Я смотрел на спину твою, на шелковые клеточки твоей фуфайки. Внизу где-то, верно во дворе, раздавался звонкий бабий голос: «Герасим! А, Герасим!» — и вдруг так ясно стало мне, что мир веками цвел, увядал, кружился, менялся только затем, чтобы вот сейчас, вот в это мгновенье связать в одно, слить в вертикальный аккорд голос, что прозвенел внизу, движенье твоих шелковых лопаток, запах сосновых досок.
В комнате у Пал Палыча было солнечно и тесновато. Над постелью прибит был пунцовый коврик с желтым львом, вышитым посередке. На другой стене висела в раме глава из «Анны Карениной», набранная так, что теневая игра разных шрифтов и хитрое расположение строк образо<вы>вали лицо Толстого. Хозяин, суетливо потирая руки, усадил тебя, крылом пиджака смахнул тетрадь со стола, извинился, положил на место. Появился чай, простокваша, альберты. Из ящика комода Пал Палыч достал цветистую банку ландринских леденцов. Когда он нагибался, вздувалась складка прыщеватой кожи сзади над воротником. На подоконнике в паутиновом пушку желтел мертвый шмель.
— Где это Сараево? — вдруг спросила ты, шурша газетным листом, который лениво взяла со стула.
Пал Палыч, занятый разливанием чая, ответил:
— В Сербии.
Затем осторожно дрожащей рукой передал тебе дымящий стакан в серебряной подставке.
— Прошу. Можно вам предложить бисквитов? И что это они бомбой шарахнули? — обратился он ко мне, дернув плечами.
Я рассматривал — в сотый раз — толстое стеклянное пресс-папье: внутри стекла — розоватая лазурь и Исакий в золотых песчинках. Ты рассмеялась и прочла вслух:
— Вчера в ресторане «Квисисана» был задержан купец второй гильдии Ерошин. Оказалось, что Ерошин, под предлогом…
Рассмеялась опять:
— Нет, дальше неприлично.
Пал Палыч потерялся, налился коричневой кровью, уронил ложку. Листья кленов лоснились под самым окном. Громыхнула телега. Далеко где-то уныло и нежно пронеслось: моро-женое!..

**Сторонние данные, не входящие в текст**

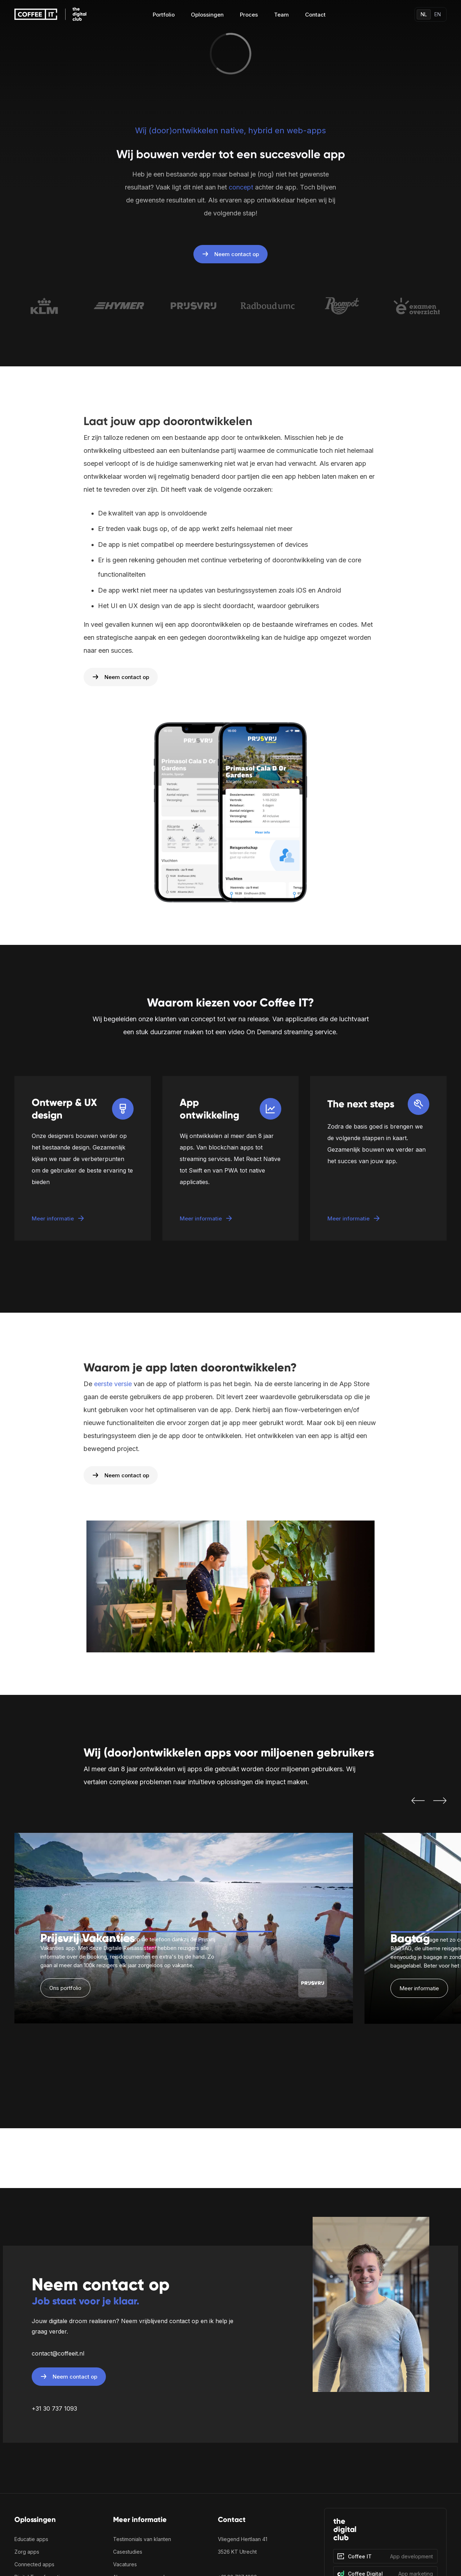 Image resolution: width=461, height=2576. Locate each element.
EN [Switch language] (437, 14)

Он заговорил о школе, о пьянстве, о том, что в реке появилась форель. Я стал всматриваться в него, и показалось мне, что впервые его вижу по-настоящему — хотя давно его знал. При первом знакомстве я, должно быть, взглянул на него — и этот первый облик так и остался у меня в мозгу, не меняясь, как нечто принятое, привычное. Когда я мельком думал о Пал Палыче, мне почему-то казалось, что у него не только русые усы, но и бородка такая. Мнимая бородка — свойство многих русских лиц. Теперь, взглянув на него как-то особенно, внутренними глазами, я видел, что в действительности подбородок у него круглый, безволосый, слегка раздвоенный. Нос был мясистый, а на левом веке я подметил родимый прыщик, который так и хотелось срезать, но срезать значило бы убить. В этом зернышке был весь он, только он. И когда я все это понял, всего его осмотрел, сделал я легкое, легкое движенье, словно пустил душу скользить по скату, и вплыл я в Пал Палыча, разместился в нем, почувствовал как-то снутри и прыщик на морщинистом веке, и крахмальные крылышки воротника, и муху, ползающую по темени. Я стал им. Я смотрел на все его светлыми бегающими глазами. Желтый лев над постелью показался мне давно знакомым, точно с детства он висел у меня на стене. Необычайно изящной, радостной стала крашеная открытка, залитая выпуклым стеклом. Передо мной не ты сидела, а попечительница школы, малознакомая молчаливая дама в низком соломенном кресле, к которому спина моя привыкла. И сразу тем же легким движением вплыл я в тебя, ощутил повыше колена ленту подвязки, еще выше — батистовое щекотанье, подумал за тебя, что скучно, что жарко, что хочется курить. И в тот же миг ты вынула золотую шкатулочку из сумки, вставила папиросу в мундштук. И я был во всем: в тебе, в папиросе, в Пал Палыче, неловко чиркающем спичкой, и в стеклянном пресс-папье, и в мертвом шмеле на подоконнике.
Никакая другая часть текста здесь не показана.